O interesse em ostentar o título de “Quilombo” somente se fortificou quando houve a ameaça de se perder o básico: a terra. Essa ameaça adveio de interesses imobiliários na região onde o quilombo está inserido entre outros problemas como o pagamento de impostos, o direito ao acesso a saneamento básico, energia elétrica, água. A tradição de luta das mulheres deste quilombo é admirável, entretanto, nunca se afastou desta luta pelo mínimo. A pergunta que deve ser formulada é: por quê? Por quê apesar desta força nunca conseguiram se afastar da condição de subsistência?
Ao conversar com a liderança feminina do Quilombo de Brotas a sra Ana Teresa Barbosa, bisneta de Emília, fundadora do quilombo - foi marcante o ênfase dado ao preconceito relacionado à “cor” negra e a condição econômica desfavorável. No texto de Sacristán sobre a diversidade cultural esta nuance do preconceito nas relações culturais foram apresentadas com detalhamento ímpar e nos convida a refletir a respeito do principio de igualdade proposto pela instituição escolar e como direta ou indiretamente essa mentalidade dominante afeta a vida daquela comunidade.

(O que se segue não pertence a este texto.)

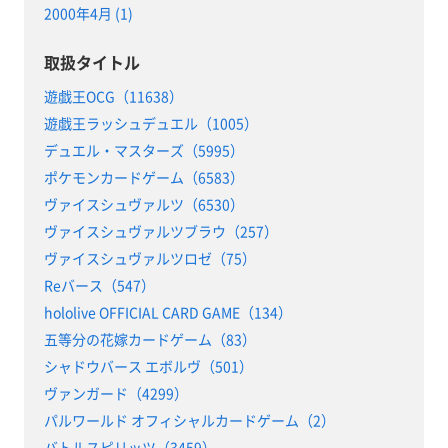
2000年4月 (1)
取扱タイトル
遊戯王OCG（11638）
遊戯王ラッシュデュエル（1005）
デュエル・マスターズ（5995）
ポケモンカードゲーム（6583）
ヴァイスシュヴァルツ（6530）
ヴァイスシュヴァルツブラウ（257）
ヴァイスシュヴァルツロゼ（75）
Reバース（547）
hololive OFFICIAL CARD GAME（134）
五等分の花嫁カードゲーム（83）
シャドウバース エボルヴ（501）
ヴァンガード（4299）
パルワールド オフィシャルカードゲーム（2）
バトルスピリッツ（3459）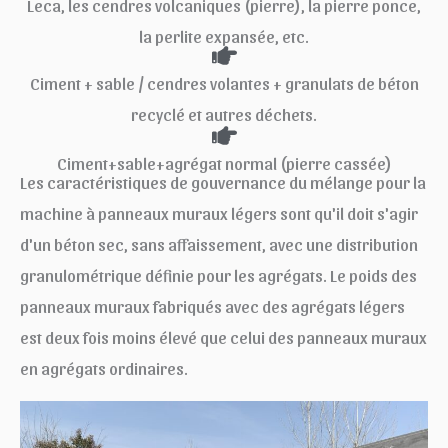
Leca, les cendres volcaniques (pierre), la pierre ponce,
la perlite expansée, etc.
Ciment + sable / cendres volantes + granulats de béton
recyclé et autres déchets.
Ciment+sable+agrégat normal (pierre cassée)
Les caractéristiques de gouvernance du mélange pour la
machine à panneaux muraux légers sont qu'il doit s'agir
d'un béton sec, sans affaissement, avec une distribution
granulométrique définie pour les agrégats. Le poids des
panneaux muraux fabriqués avec des agrégats légers
est deux fois moins élevé que celui des panneaux muraux
en agrégats ordinaires.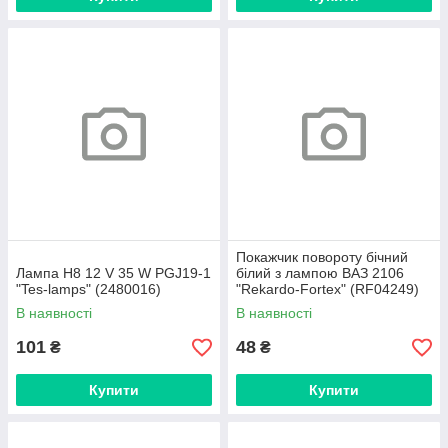
Покажчик повороту бічний
Лампа H8 12 V 35 W PGJ19-1
білий з лампою ВАЗ 2106
"Tes-lamps" (2480016)
"Rekardo-Fortex" (RF04249)
В наявності
В наявності
101
48
₴
₴
Купити
Купити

Há um longo caminho a ser percorrido para trabalharmos conceitos e visões de mundo que são sentidos dentro da escola e como esta lida com as diferenças. Uma vez que as crianças do quilombo são tratadas de modo “igual” ignora-se a ausência do capital cultural valorizado pela sociedade em detrimento as tradições e cultura dos quilombolas. Seria necessário um tratamento diferenciado (como esforço escolar) ao menos no tocante ao conteúdos e não serem tratadas de modo a se enquadrarem na visão etnocêntrica e normatizadora das instituições para que pudessem realmente ter condições de igualdade.
Outro aspecto é o nítido preconceito que sofrem, preconceito latente por sua condição social e também pela distinção de raça, apenas recentemente quando este grupo conseguiu a distinção de Quilombo é que este fato começou a mudar. Mas apenas no discurso, na prática ainda impera o estereótipo cultural.
Agradeço a todos os moradores do Quilombo Brotas, que permitiram a realização deste trabalho dentro da comunidade. Sempre muito receptivos, eles me ajudaram a compreender um pouco mais da história daquele lugar e fizeram que aumentasse o meu respeito pela comunidade.
Agradeço a professora Aparecida das Graças Geraldo, por organizar este trabalho de campo e conduzir o processo de conhecimento e aprendizado, com muita paciência, orientando-nos a cada passo dado na construção do raciocínio e ideias para se chegar à conclusão deste relatório.
Aos meus companheiros de viagem, pares licenciandos que apoiaram a atividade.